→ What this task involves: Beginning with the line that holds "79000 NIORT", copy each line to the end of the records exactly, except the pictures.
Top of Given entries
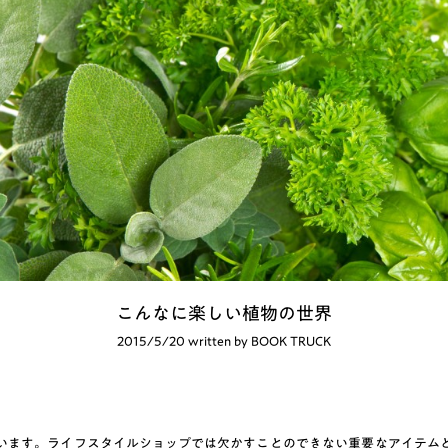
こんなに楽しい植物の世界
2015/5/20 written by BOOK TRUCK
います。ライフスタイルショップでは欠かすことのできない重要なアイテム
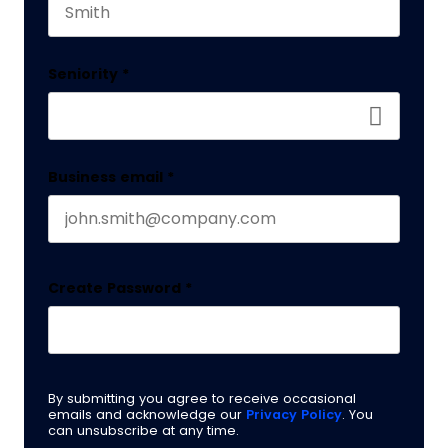
Last name
Seniority
*
Business email
*
Create Password
*
By submitting you agree to receive occasional
emails and acknowledge our
Privacy Policy
. You
can unsubscribe at any time.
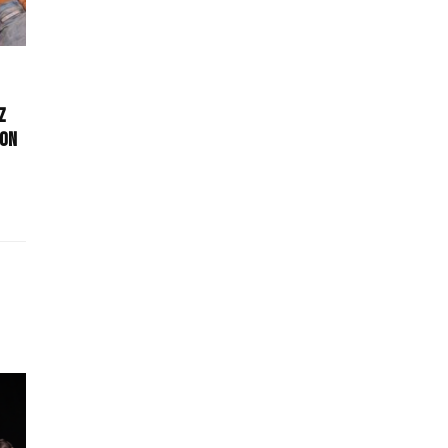
z
non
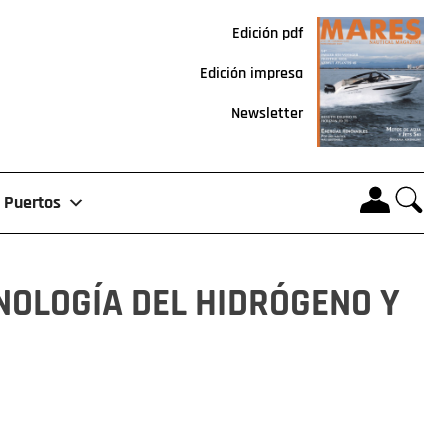
Edición pdf
Edición impresa
Newsletter
Puertos
CNOLOGÍA DEL HIDRÓGENO Y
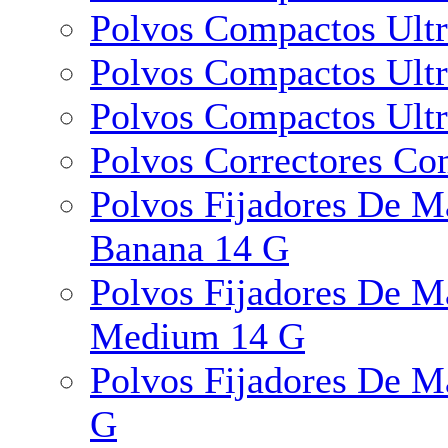
Polvos Compactos Ultr
Polvos Compactos Ultr
Polvos Compactos Ultr
Polvos Correctores Co
Polvos Fijadores De M
Banana 14 G
Polvos Fijadores De M
Medium 14 G
Polvos Fijadores De M
G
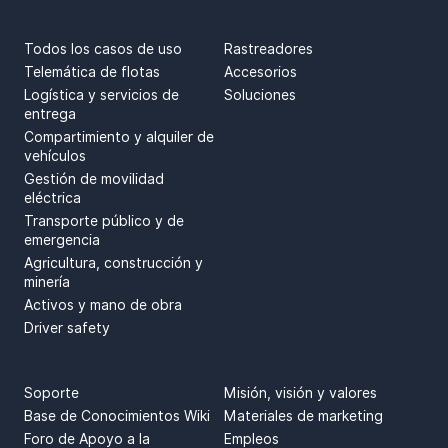
CASOS DE USO
PRODUCTOS
Todos los casos de uso
Rastreadores
Telemática de flotas
Accesorios
Logística y servicios de
Soluciones
entrega
Compartimiento y alquiler de
vehículos
Gestión de movilidad
eléctrica
Transporte público y de
emergencia
Agricultura, construcción y
minería
Activos y mano de obra
Driver safety
SOPORTE
SPRENDIMAI
Soporte
Misión, visión y valores
Base de Conocimientos Wiki
Materiales de marketing
Foro de Apoyo a la
Empleos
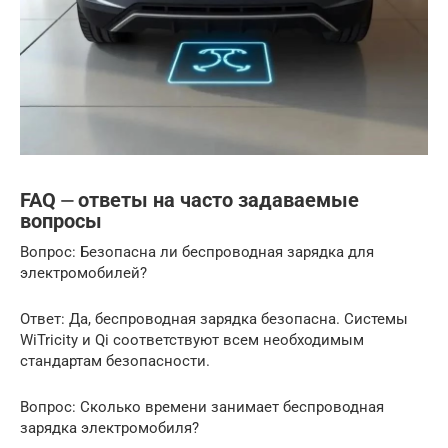
FAQ ⏤ ответы на часто задаваемые
вопросы
Вопрос: Безопасна ли беспроводная зарядка для
электромобилей?
Ответ: Да, беспроводная зарядка безопасна. Системы
WiTricity и Qi соответствуют всем необходимым
стандартам безопасности.
Вопрос: Сколько времени занимает беспроводная
зарядка электромобиля?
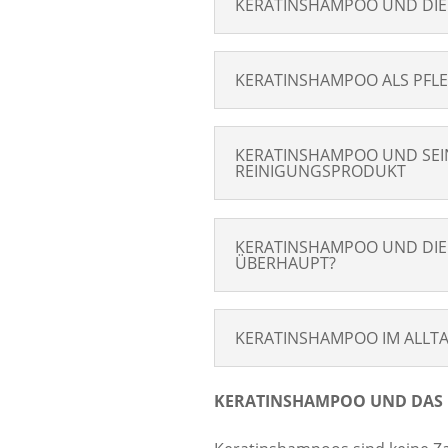
KERATINSHAMPOO UND DIE B
KERATINSHAMPOO ALS PFLEG
KERATINSHAMPOO UND SEIN
REINIGUNGSPRODUKT
KERATINSHAMPOO UND DIE 
ÜBERHAUPT?
KERATINSHAMPOO IM ALLTAG
KERATINSHAMPOO UND DAS F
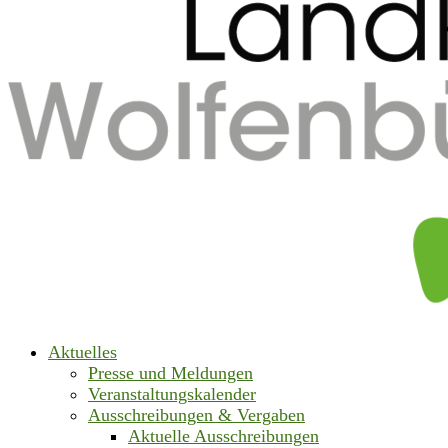
Aktuelles
Presse und Meldungen
Veranstaltungskalender
Ausschreibungen & Vergaben
Aktuelle Ausschreibungen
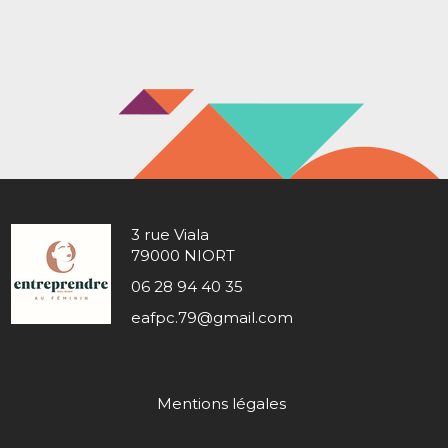
3 rue Viala
79000 NIORT
06 28 94 40 35
eafpc.79@gmail.com
Mentions légales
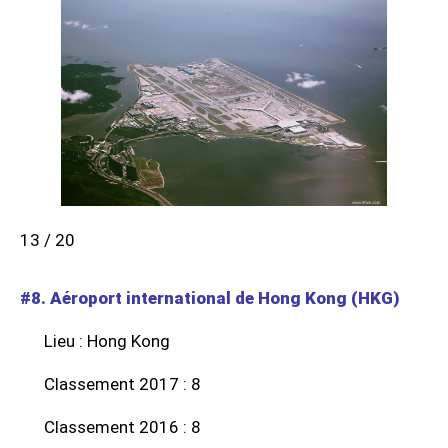
13 / 20
#8. Aéroport international de Hong Kong (HKG)
Lieu : Hong Kong
Classement 2017 : 8
Classement 2016 : 8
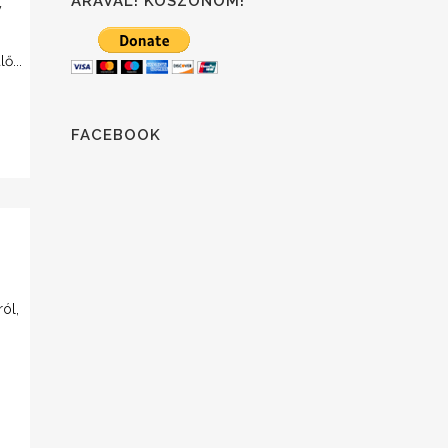
ÁRÁVAL! KÖSZÖNÖM!
y
ő...
FACEBOOK
ról,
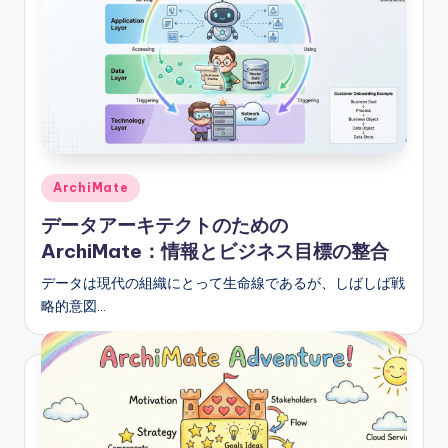
e
&
D
i
g
it
Posted
ArchiMate
a
in
データアーキテクトのための
l
ArchiMate：情報とビジネス目標の整合
I
データは現代の組織にとって生命線であるが、しばしば戦
n
略的意図…
si
g
h
t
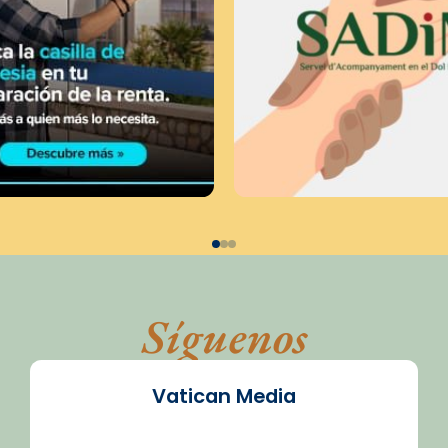
Síguenos
Vatican Media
Bottom of Given entries
→ Exercise answer:
79000 NIORT
06 28 94 40 35
eafpc.79@gmail.com
Mentions légales
13 / 20
#8. Aéroport international de Hong Kong (HKG)
Lieu : Hong Kong
Classement 2017 : 8
Classement 2016 : 8
ÁRÁVAL! KÖSZÖNÖM!
y
ő...
FACEBOOK
ról,
e
&
D
i
g
it
Posted
ArchiMate
a
in
データアーキテクトのための
l
ArchiMate：情報とビジネス目標の整合
I
データは現代の組織にとって生命線であるが、しばしば戦
n
略的意図…
si
g
h
t
Síguenos
Vatican Media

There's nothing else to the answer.